After dropping sharply on Friday as food retailers quaked in reaction to Amazon.com Inc’s (NASDAQ:AMZN) surprise US$13.7bn takeover of Whole Foods Market Inc (NASDAQ:WFM), online grocer Ocado PLC (LON:OCDO) saw its shares bounce today amid vague hopes it might be the US internet giant’s next target, or at least a potential beneficiary.
In late afternoon trading today, after falls of around 5% on Friday, Ocado shares were up over 10%, or 28.7p at 304.5p.
In a ‘Global Food Retailing’ note to clients on online grocery and the impact of Amazon, analysts’ at Credit Suisse today reiterated their three reasons why they see the Amazon/Whole Foods deal as being positive for Ocado shares.
The Swiss broker's analysts said, this is firstly, because it provides an extra impetus for grocers to sign a technology supply agreement with Ocado, particularly in the US; secondly, because it increases the likelihood that Ocado is seen as an acquisition target; and thirdly, because, from a customer perspective, it helps move online grocery further into the mainstream.
The analysts added: “While the key deterrent to signing a deal with Ocado may have been cost (especially if third parties believe they can substantially replicate Ocado's technology), the driving force now may be speed to market. “
At the start of this month, Ocado shares jumped after the group finally unveiled a long awaited international deal for its online shopping platform, although there was some disappointment at the lack of detail about its new partner.
The FTSE 250 firm only said it had signed an agreement with a “regional European retailer to use Ocado Smart Platform (OSP).”
But Ocado’s CEO, Tim Steiner, also said then that: “Our discussions with other retailers across the globe are ongoing and we continue to expect to sign multiple deals in the medium term."
In the UK, Ocado is partnered with food retailers William Morrison Supermarkets PLC (LON:MRW) and upmarket chain Waitrose, part of the employee-owned John Lewis Partnership.
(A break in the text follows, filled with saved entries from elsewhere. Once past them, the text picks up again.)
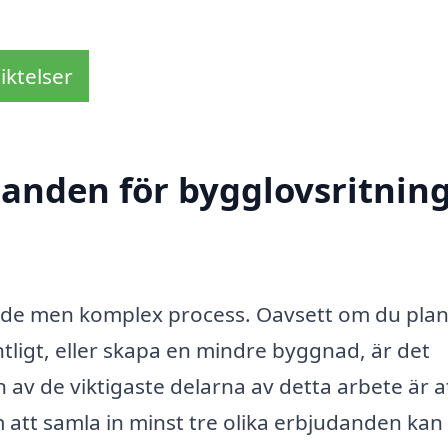
iktelser
udanden för bygglovsritnin
ande men komplex process. Oavsett om du pla
ntligt, eller skapa en mindre byggnad, är det
av de viktigaste delarna av detta arbete är at
 att samla in minst tre olika erbjudanden kan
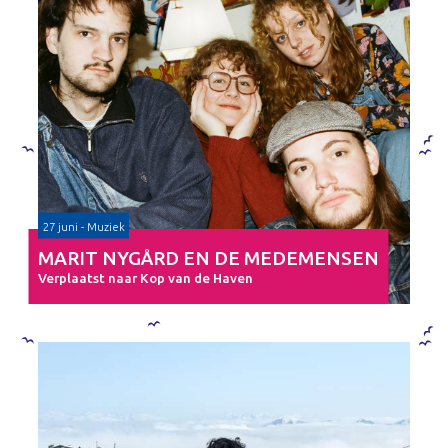
27 juni - Muziek
MARIT NYGÅRD EN DE MEDEMENSEN
Verplaatst naar Kop van de Haven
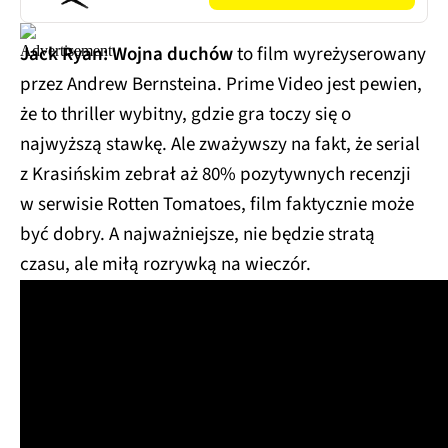
Jack Ryan: Wojna duchów
to film wyreżyserowany
przez Andrew Bernsteina. Prime Video jest pewien,
że to thriller wybitny, gdzie gra toczy się o
najwyższą stawkę. Ale zważywszy na fakt, że serial
z Krasińskim zebrał aż 80% pozytywnych recenzji
w serwisie Rotten Tomatoes, film faktycznie może
być dobry. A najważniejsze, nie będzie stratą
czasu, ale miłą rozrywką na wieczór.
Neil Wilson, senior market analyst at ETX Capital, said: “ Amazon’s snaffling of Whole Foods increases chances of Ocado being bought. But also perhaps a lot more importantly it makes it imperative for food retailers to get online sorted quickly and that might help Ocado to sign some more of those international deals it’s been promising.”
But net impact “difficult to assess” says Morgan Stanley
However, analysts at US investment bank Morgan Stanley said they think Friday's news has “both positive and negative implications for Ocado, the net impact of which is difficult to assess at this stage.”
In their note asking ‘What Amazon/Whole Foods implies for European grocers’, Morgan Stanley’s analysts said that, on the negative side, there “is the obvious impact of a direct competitor making further inroads in the grocery category (Amazon launched Fresh in the UK in June 2016), empowering further its supply chain in the UK and acquiring a well-liked and high-end brand (a segment of the market on which Ocado over-indexes).”
“However’, they added, “to put things in perspective, we note that Whole Foods only operates 9 stores in the UK (a market entered a decade ago) and that typically cross-border supply chain synergies are somewhat limited in food retail.”
The analysts said: “Bears might also argue that Amazon's move into bricks & mortar shows you cannot succeed as an online-only grocery retailer. Although we certainly agree it is difficult, we wouldn't minimise Ocado's success of starting from scratch to growing to what is today a Top 3 position in the UK online grocery segment.”
The Morgan Stanley analysts added that, on the positive side, increasing evidence of “Amazon's clear ambition in the grocery category could prove to be a 'wake-up' call for all these retailers in developed markets with no (or very early stage) online grocery operations.”
They said: “With Amazon becoming a more immediate & medium-term threat, we believe this should translate into renewed interest for what Ocado can offer to third party grocers abroad.”
And, the analysts concluded that “Ocado's recently announced partnership with a regional European grocer certainly validates there is appetite for this type of offer.”
Activist investor urging Ocado technology rebranding
Aside from the Amazon/Whole Foods implications, traders also noted weekend press reports saying activist investor, Crystal Amber has urged the online grocer to rebrand in the City as a technology business.
The Sunday Telegraph reported that Richard Bernstein, the boss of Crystal Amber - which unveiled a 0.5% shareholding in Ocado at the start of June - is to meet Duncan Tatton-Brown, Ocado’s chief financial officer during the last week of June, to put his viewpoint on the group’s strategy.
The newspaper said the veteran activist investor thinks Ocado should focus more on technology analysts and “people who want to invest in technology” so that its business is better understood in the City.